Extract the complete listing and repeat it word for word.
==============================
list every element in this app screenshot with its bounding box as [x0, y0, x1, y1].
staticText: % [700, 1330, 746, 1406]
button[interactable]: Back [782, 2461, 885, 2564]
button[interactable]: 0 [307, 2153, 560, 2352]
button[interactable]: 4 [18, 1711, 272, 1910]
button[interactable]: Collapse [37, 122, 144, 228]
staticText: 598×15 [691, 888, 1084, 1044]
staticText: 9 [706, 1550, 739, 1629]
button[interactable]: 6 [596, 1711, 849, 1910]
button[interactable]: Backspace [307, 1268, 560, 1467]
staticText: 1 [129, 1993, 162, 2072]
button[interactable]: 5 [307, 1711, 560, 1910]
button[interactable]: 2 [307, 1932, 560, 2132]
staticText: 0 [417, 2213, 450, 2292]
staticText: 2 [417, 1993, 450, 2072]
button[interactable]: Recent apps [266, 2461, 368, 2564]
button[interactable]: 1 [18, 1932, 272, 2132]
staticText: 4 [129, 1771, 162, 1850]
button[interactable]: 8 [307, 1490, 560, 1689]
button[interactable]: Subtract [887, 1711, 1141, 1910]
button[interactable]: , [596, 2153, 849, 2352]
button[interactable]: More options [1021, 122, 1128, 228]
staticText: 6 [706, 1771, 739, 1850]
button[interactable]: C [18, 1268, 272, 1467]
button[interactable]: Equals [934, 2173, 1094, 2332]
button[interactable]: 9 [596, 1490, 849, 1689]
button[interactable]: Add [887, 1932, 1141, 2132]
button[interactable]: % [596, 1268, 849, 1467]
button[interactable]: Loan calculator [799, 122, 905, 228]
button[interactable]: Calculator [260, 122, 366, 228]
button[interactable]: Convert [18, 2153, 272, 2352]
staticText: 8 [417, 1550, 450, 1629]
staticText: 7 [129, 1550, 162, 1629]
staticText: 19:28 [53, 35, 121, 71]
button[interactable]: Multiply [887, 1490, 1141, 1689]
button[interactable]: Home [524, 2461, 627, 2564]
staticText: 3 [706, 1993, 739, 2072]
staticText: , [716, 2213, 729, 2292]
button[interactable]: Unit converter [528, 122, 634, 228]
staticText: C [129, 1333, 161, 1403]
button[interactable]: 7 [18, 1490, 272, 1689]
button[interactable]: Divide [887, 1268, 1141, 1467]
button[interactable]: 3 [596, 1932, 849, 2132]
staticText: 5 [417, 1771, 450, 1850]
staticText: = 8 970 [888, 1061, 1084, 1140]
==============================
REPLY TO THE TASK
list every element in this app screenshot with its bounding box as [x0, y0, x1, y1].
staticText: % [700, 1330, 746, 1406]
button[interactable]: Back [782, 2461, 885, 2564]
button[interactable]: 0 [307, 2153, 560, 2352]
button[interactable]: 4 [18, 1711, 272, 1910]
button[interactable]: Collapse [37, 122, 144, 228]
staticText: 598×15 [691, 888, 1084, 1044]
staticText: 9 [706, 1550, 739, 1629]
button[interactable]: 6 [596, 1711, 849, 1910]
button[interactable]: Backspace [307, 1268, 560, 1467]
staticText: 1 [129, 1993, 162, 2072]
button[interactable]: 5 [307, 1711, 560, 1910]
button[interactable]: 2 [307, 1932, 560, 2132]
staticText: 0 [417, 2213, 450, 2292]
staticText: 2 [417, 1993, 450, 2072]
button[interactable]: Recent apps [266, 2461, 368, 2564]
button[interactable]: 1 [18, 1932, 272, 2132]
staticText: 4 [129, 1771, 162, 1850]
button[interactable]: 8 [307, 1490, 560, 1689]
button[interactable]: Subtract [887, 1711, 1141, 1910]
button[interactable]: , [596, 2153, 849, 2352]
button[interactable]: More options [1021, 122, 1128, 228]
staticText: 6 [706, 1771, 739, 1850]
button[interactable]: C [18, 1268, 272, 1467]
button[interactable]: Equals [934, 2173, 1094, 2332]
button[interactable]: 9 [596, 1490, 849, 1689]
button[interactable]: Add [887, 1932, 1141, 2132]
button[interactable]: % [596, 1268, 849, 1467]
button[interactable]: Loan calculator [799, 122, 905, 228]
button[interactable]: Calculator [260, 122, 366, 228]
button[interactable]: Convert [18, 2153, 272, 2352]
staticText: 8 [417, 1550, 450, 1629]
staticText: 7 [129, 1550, 162, 1629]
staticText: 19:28 [53, 35, 121, 71]
button[interactable]: Multiply [887, 1490, 1141, 1689]
button[interactable]: Home [524, 2461, 627, 2564]
staticText: 3 [706, 1993, 739, 2072]
staticText: , [716, 2213, 729, 2292]
button[interactable]: Unit converter [528, 122, 634, 228]
staticText: C [129, 1333, 161, 1403]
button[interactable]: 7 [18, 1490, 272, 1689]
button[interactable]: Divide [887, 1268, 1141, 1467]
button[interactable]: 3 [596, 1932, 849, 2132]
staticText: 5 [417, 1771, 450, 1850]
staticText: = 8 970 [888, 1061, 1084, 1140]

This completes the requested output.